Caccamo eventually got to his feet, saw Ready staggering, saw him fall, tried to assist him and saw him take two deep “gasps of air,” and then called for help. He was carried across the street to the Veterans’ Hospital where he was pronounced dead. There was much testimony concerning the activities of various members of this group on that evening and prior to this occurrence, but nothing of sufficient materiality was developed to require discussion. There were four character witnesses for defendant. Additional phases of the evidence will be referred to as necessary in discussing specific assignments of error.

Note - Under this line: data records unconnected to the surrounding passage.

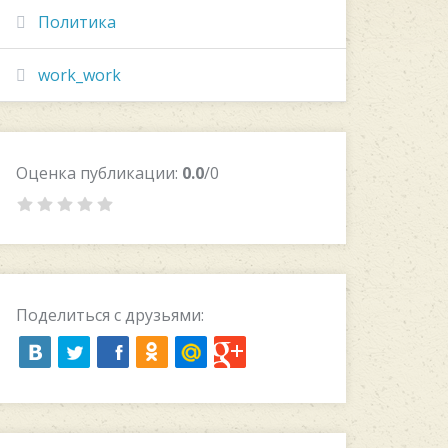
Политика
work_work
Оценка публикации:
0.0
/0
Поделиться с друзьями:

We first consider the sufficiency of the evidence to sustain a conviction for first degree murder. The basic statutory requirements are willfulness, deliberation and premeditation. Section 559.010, RSMo 1959, V.A.M.S. (All statutory references will be to that revision.) The distinction between first and second degree murder lies in the existence or nonexistence of deliberation. State v. Goodwin, Mo., 352 S.W.2d 614. The willfulness, deliberation and premeditation required for a conviction of first degree murder may all be inferred from and established by the circumstances attending a homicide. State v. Thompson, Mo., 363 S.W.2d 711; State v. McCracken, 341 Mo. 697, 108 S.W.2d 372; State v. Small, Mo., 344 S.W.2d 49; State v. Johnson, 362 Mo. 833, 245 S.W.2d 43; State v. Williams, Mo., 369 S.W.2d 408. Thus, while a presumption of second degree murder arises from an intentional killing with a deadly weapon, used upon a vital part of the body, with nothing more appearing, State v. Small, supra; State v. Goodwin, supra; State v. McCracken, supra, the further element of deliberation may be inferred from the circumstances. Small, McCracken, Thompson.